YOUR ASSIGNMENT: Gather each line containing the string "Ananas" from these entries.

⟨

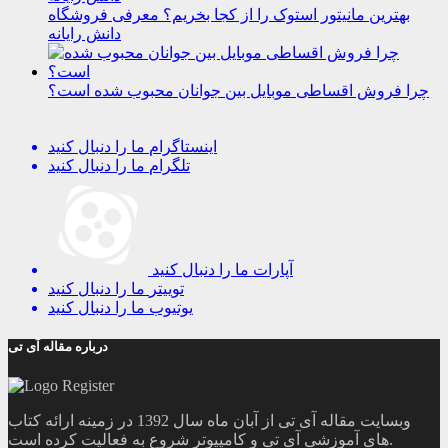
بهترین مانیتور استوک را از کجا بخریم؟ معرفی فروشگاه
دانش رایانه
چرا فروش اقساطی موبایل بین جوانان محبوب شده است؟
اینستاگرام
ما را دنبال کنید
تلگرام
ما را دنبال کنید
آپارات
ما را دنبال کنید
توییتر
ما را دنبال کنید
یوتیوب
ما را دنبال کنید
درباره مقاله آی تی
وبسایت مقاله آی تی از آبان ماه سال 1392 در زمینه ارائه کتاب
های آموزشی آی تی و کامپیوتر شروع به فعالیت کرده است.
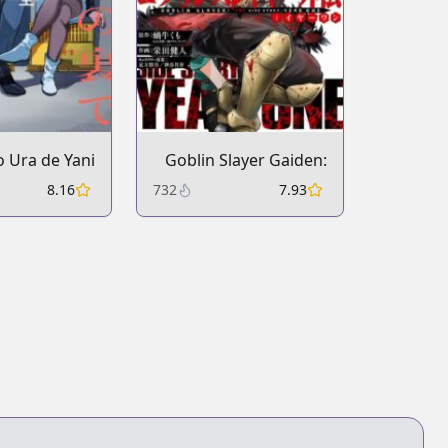
 Ura de Yani
Goblin Slayer Gaiden:
Suu Futari
Year One
8.16
732
7.93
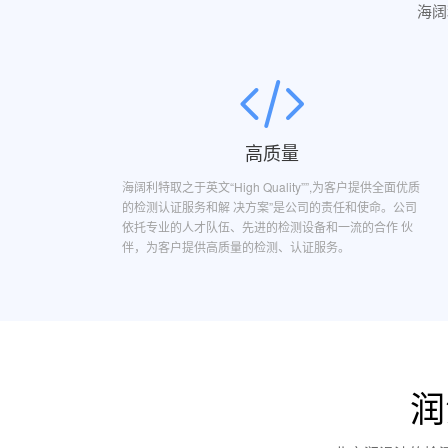
海阔
高质量
海阔利特取之于英文“High Quality””,为客户提供全面优质
的检测认证服务和解 决方案”是公司的责任和使命。公司
依托专业的人才队伍、先进的检测设备和一流的合作 伙
伴，为客户提供高质量的检测、认证服务。
润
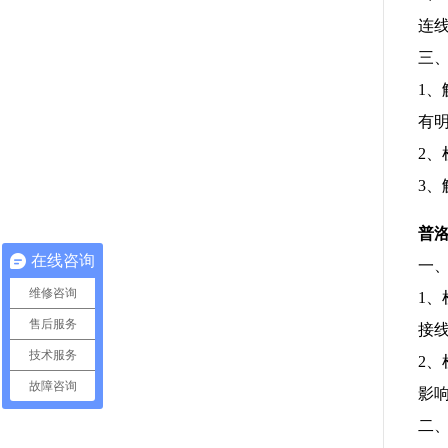
连
三
1
有
2
3
普
在线咨询
一
维修咨询
1、
售后服务
接
技术服务
2
故障咨询
影
二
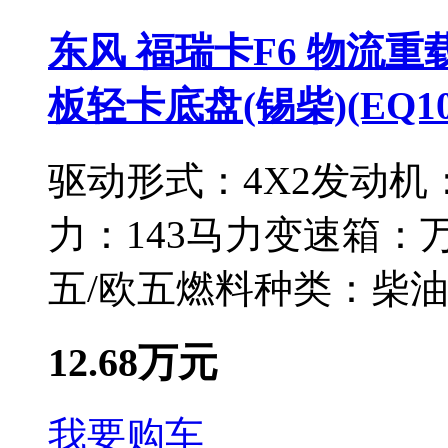
东风 福瑞卡F6 物流重载
板轻卡底盘(锡柴)(EQ10
驱动形式：
4X2
发动机
力：
143马力
变速箱：
万
五/欧五
燃料种类：
柴
12.68万元
我要购车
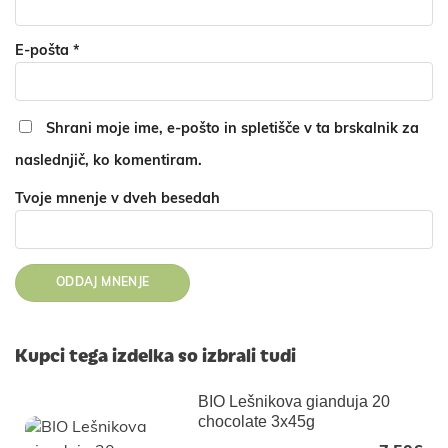
E-pošta
*
Shrani moje ime, e-pošto in spletišče v ta brskalnik za
naslednjič, ko komentiram.
Tvoje mnenje v dveh besedah
Kupci tega izdelka so izbrali tudi
BIO Lešnikova gianduja 20
chocolate 3x45g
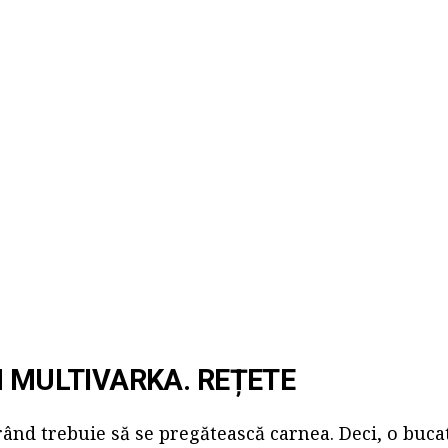
N MULTIVARKA. REȚETE
rând trebuie să se pregătească carnea. Deci, o buca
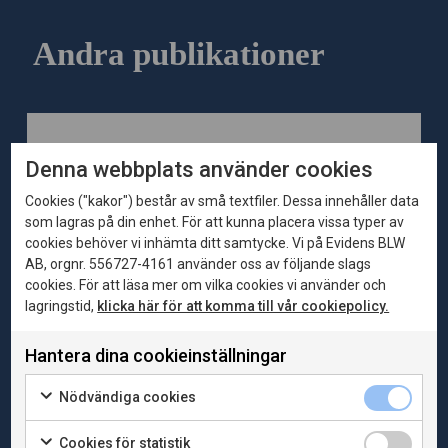
Andra publikationer
Denna webbplats använder cookies
Cookies ("kakor") består av små textfiler. Dessa innehåller data
som lagras på din enhet. För att kunna placera vissa typer av
cookies behöver vi inhämta ditt samtycke. Vi på Evidens BLW
AB, orgnr. 556727-4161 använder oss av följande slags
cookies. För att läsa mer om vilka cookies vi använder och
lagringstid,
klicka här för att komma till vår cookiepolicy.
Hantera dina cookieinställningar
2026-06-04
Publikationer
Bortom skuldkvoten – en nyanserad bild av
Nödvändiga cookies
hushållens skulder, tillgångar och motståndskraft
Skulderna berättar inte hela historien Det finns siffror
Cookies för statistik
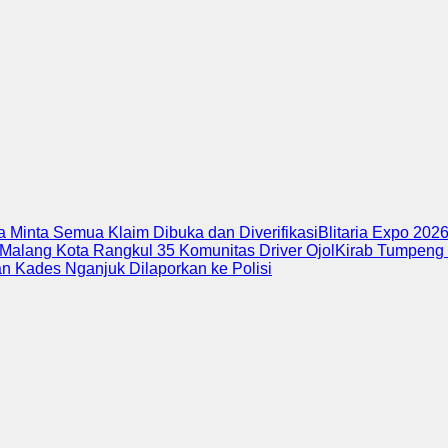
 Minta Semua Klaim Dibuka dan Diverifikasi
Blitaria Expo 202
 Malang Kota Rangkul 35 Komunitas Driver Ojol
Kirab Tumpeng 
 Kades Nganjuk Dilaporkan ke Polisi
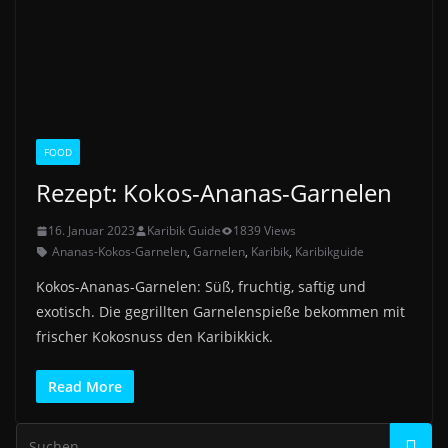
FOOD
Rezept: Kokos-Ananas-Garnelen
16. Januar 2023
Karibik Guide
1839 Views
Ananas-Kokos-Garnelen
,
Garnelen
,
Karibik
,
Karibikguide
Kokos-Ananas-Garnelen: Süß, fruchtig, saftig und
exotisch. Die gegrillten Garnelenspieße bekommen mit
frischer Kokosnuss den Karibikkick.
Read More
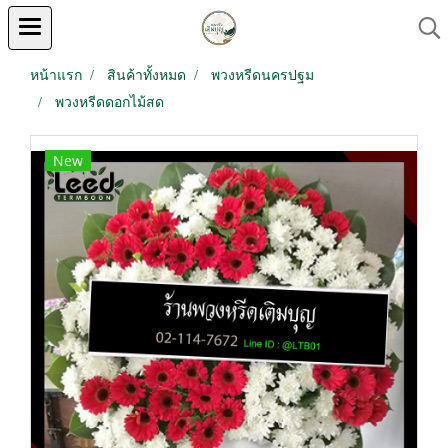
หน้าแรก
สินค้าทั้งหมด
พวงหรีดนครปฐม
พวงหรีดดอกไม้สด
New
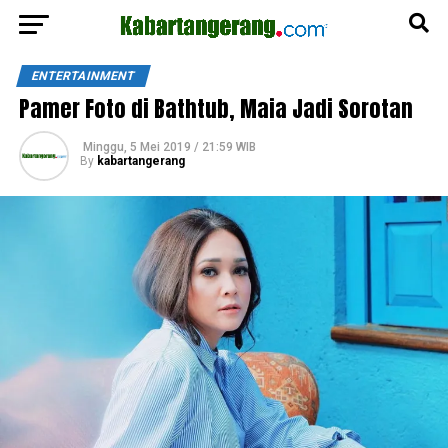
ENTERTAINMENT
Pamer Foto di Bathtub, Maia Jadi Sorotan
Minggu, 5 Mei 2019 / 21:59 WIB
By
kabartangerang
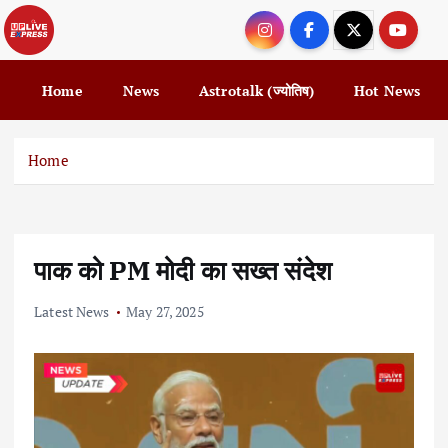
S
k
i
p
Home
News
Astrotalk (ज्योतिष)
Hot News
t
o
c
Home
o
n
t
e
पाक को PM मोदी का सख्त संदेश
n
t
Latest News
May 27, 2025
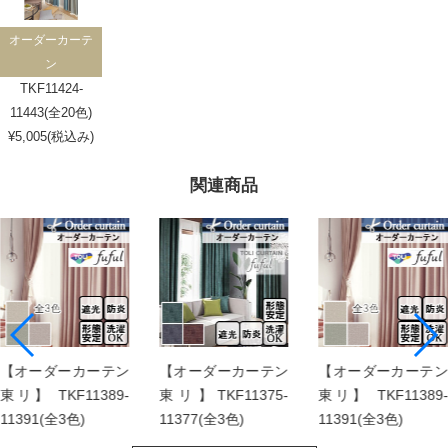
オーダーカーテ
ン
TKF11424-
11443(全20色)
¥5,005(税込み)
関連商品
【オーダーカーテン
【オーダーカーテン
【オーダーカーテン
東リ】 TKF11389-
東リ】TKF11375-
東リ】 TKF11389-
11391(全3色)
11377(全3色)
11391(全3色)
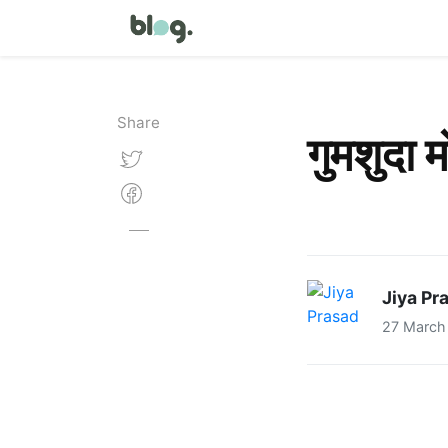
Share
गुमशुदा मो
Jiya Pr
27 March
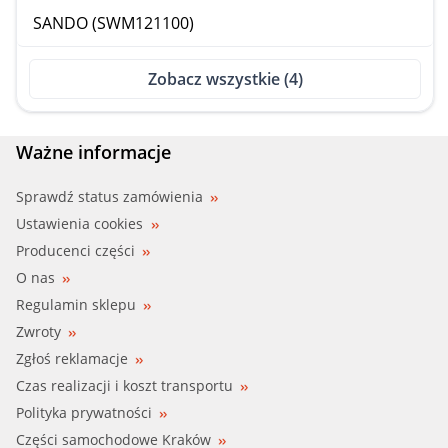
SANDO (SWM121100)
Zobacz wszystkie (4)
Ważne informacje
Sprawdź status zamówienia
Ustawienia cookies
Producenci części
O nas
Regulamin sklepu
Zwroty
Zgłoś reklamacje
Czas realizacji i koszt transportu
Polityka prywatności
Części samochodowe Kraków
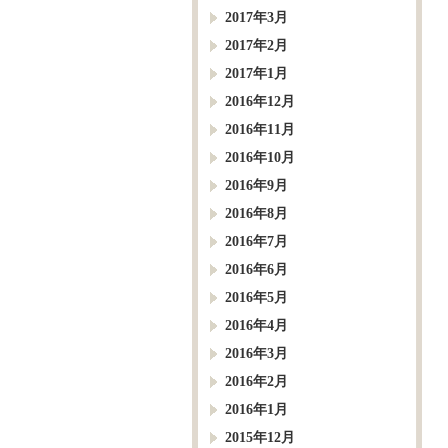
2017年3月
2017年2月
2017年1月
2016年12月
2016年11月
2016年10月
2016年9月
2016年8月
2016年7月
2016年6月
2016年5月
2016年4月
2016年3月
2016年2月
2016年1月
2015年12月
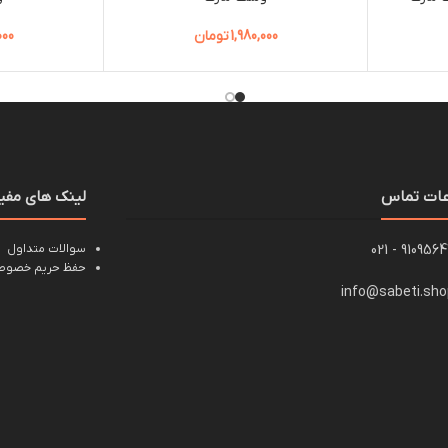
1,980,000
تومان
000
عات تماس
لینک های مفی
91095647 - 0
سوالات متداول
حفظ حریم خصوصی
info@sabeti.sh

⟩

RESULT OF THIS TASK:
Rezept: Kokos-Ananas-Garnelen
Ananas-Kokos-Garnelen
Kokos-Ananas-Garnelen: Süß, fruchtig, saftig und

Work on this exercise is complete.